I think the sessions this past weekend reminded me to keep working and chugging. Those breakout sessions reminded me to assess my health, connections, exhaustion and relationships. They reminded me to keep working and building and loving.
I did well today… at least my body knows so. I worked out and caught up with friends… I got a pedicure, ate lunch with a friend and came home to take a nice bath. I am moving on to a movie night and some still time in my own house, on my own couch. I am trying to figure all these parts out and be better about the taking care of me, putting my oxygen mask on first. I think it is a big step to see the lacking areas for me… the parts that need more of me to care of me. It was a big step to really assess and be honest with myself. I think it is only fair to offer myself a shot at balance and fit and content… at caring for me and loving me. I kept wondering what I was forgetting while I did things for me… then realized that I need to just do this. I need to get to the end of today and care about me… and put some emails off (if I put your email off it isn’t personal). I need to do this important work, chip this heavy off of me and live and move and breathe sans all that heavy baggage of the soap opera parts of my life look like. Screw the soap opera, I am me… screw the ones who chose chaos and drama and mean. Screw the mad I carry… I don’t want it anymore. I am turning it in. I am getting rid of all the baggage of this past year so I can enjoy more, love me more and be healthier.

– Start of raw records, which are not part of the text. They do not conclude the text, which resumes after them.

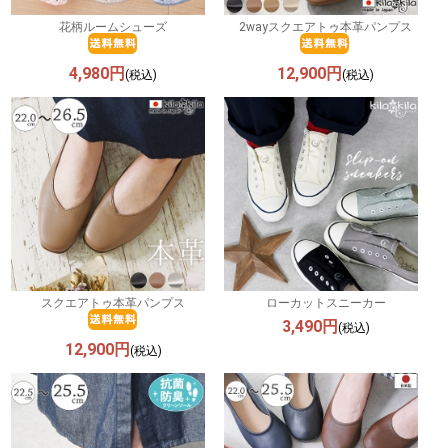
花柄ルームシューズ
2wayスクエアトゥ本革パンプス
4,980円
12,900円
(税込)
(税込)
スクエアトゥ本革パンプス
ローカットスニーカー
3,490円
(税込)
12,900円
(税込)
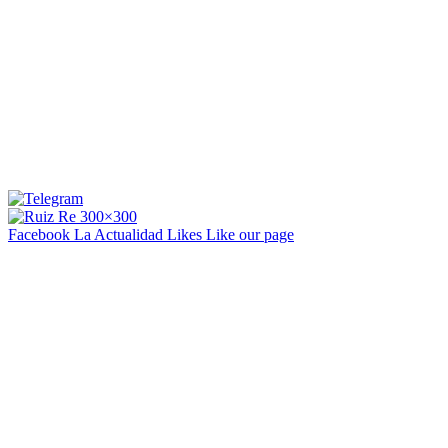
Facebook La Actualidad
Likes
Like our page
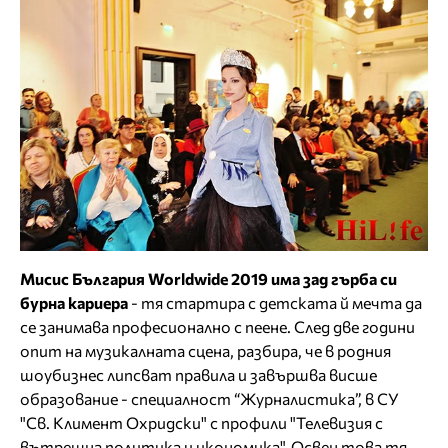
Мисис България Worldwide 2019 има зад гърба си
бурна кариера
- тя стартира с детската й мечта да
се занимава професионално с пеене. След две години
опит на музикалната сцена, разбира, че в родния
шоубизнес липсват правила и завършва висше
образование - специалност “Журналистика”, в СУ
"Св. Климент Охридски" с профили "Телевизия с
вътрешна политика и икономика". Освен това тя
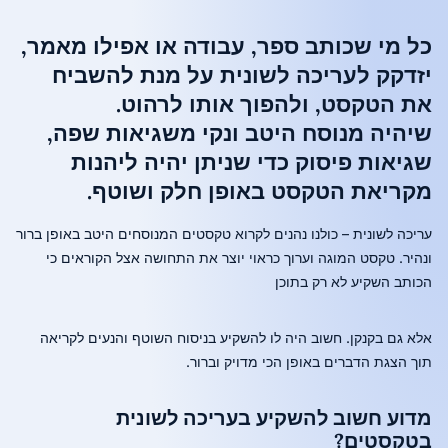
כל מי שכותב ספר, עבודה או אפילו מאמר,
יזדקק לעריכה לשונית על מנת להשביח
את הטקסט, ולהפוך אותו לרהוט.
שיהיה מנוסח היטב ונקי משגיאות שפה,
שגיאות פיסוק כדי שניתן יהיה ליהנות
מקריאת הטקסט באופן חלק ושוטף.
עריכה לשונית – כולנו נהנים לקרוא טקסטים המנוסחים היטב באופן ברור
ונהיר. טקסט המוגה וערוך כראוי יוצר את התחושה אצל הקוראים כי
הכותב השקיע לא רק בתוכן
אלא גם בקנקן. חשוב היה לו להשקיע בניסוח השוטף והנעים לקריאה
תוך הצגת הדברים באופן הכי מדויק וברור.
מדוע חשוב להשקיע בעריכה לשונית
בטקסטים?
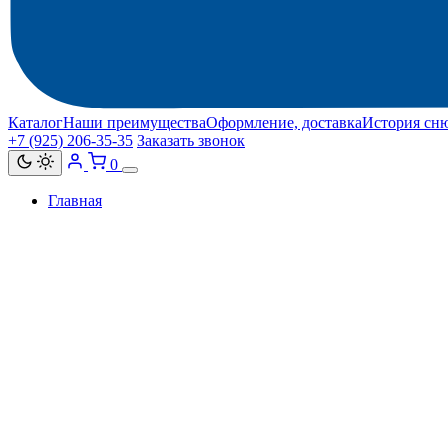
Каталог
Наши преимущества
Оформление, доставка
История сн
+7 (925) 206‑35‑35
Заказать звонок
0
Главная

I need to refocus and refind my balance. I need to find that middle ground I worked so hard for before, the part that isn’t all riddled with rollercoasters. I took last weekend’s breakout sessions as a reminder, maybe even a challenge. I want to chip and chisel this mad off… to find the Erin that is underneath all of it. I am sick of hurting and feeling angry about what people have done and continue to do to me. I am sick of opening myself to manipulation and guilt. I hand it all back. I don’t want it, I don’t deserve it. I am a grown woman. I am me. I am the very best me I can be… and I am going to work this heavy, icky burden off. I think the epiphany I had the other day that these extra 40#’s are literally the mad I carry. I need to stop working on these 40#’s and instead work on the whole me… in doing that I will be chipping them away- bit of mad by bit of mad. Erin is more than mad, she is stronger than that… I know this as a truth in me.
So… today I woke up and enjoyed a short run with my favorite guy (minus my dad) and then get my butt kicked in a Y Fit class… seriously that guy George brought me back to that feeling of mixing cardio and weights… challenging me to finish. I highly recommend it. Now home to do some work, then go avoid work and eat Indian Food with some awesome ladies. Balance people, balance will get me back to the Erin I miss. Be ready, she is back. I am not going to let myself slump and fail, I only have me to beat yesterday’s me and last week’s me… I need to get that self-care aspect back. I see it now.
Welcome back Erin, to the world of letting go and giving it up to God. He can carry my mad. He’s got this… He reminded me. In his oh-so-clear-way… of bringing cocky Erin back to grounded Erin, the Erin who thought she was doing well at self-care and self-love… and reminding her that she has not got this. She needs to keep working… He is good like that.